- _Recorded data_:
..............................
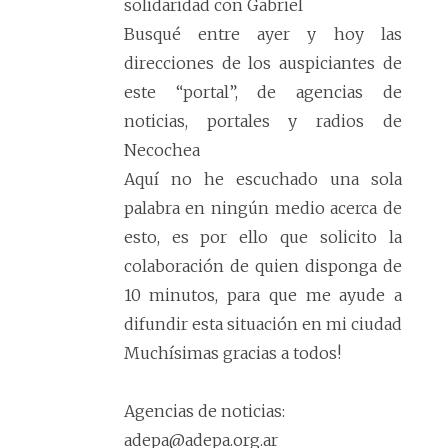
solidaridad con Gabriel
Busqué entre ayer y hoy las
direcciones de los auspiciantes de
este “portal”, de agencias de
noticias, portales y radios de
Necochea
Aquí no he escuchado una sola
palabra en ningún medio acerca de
esto, es por ello que solicito la
colaboración de quien disponga de
10 minutos, para que me ayude a
difundir esta situación en mi ciudad
Muchísimas gracias a todos!
Agencias de noticias:
adepa@adepa.org.ar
..............................
- _Problem to solve_: Count up the lines in the records that contain the word "noticias" and reply with that figure only.

- _Result of the exercise_: 2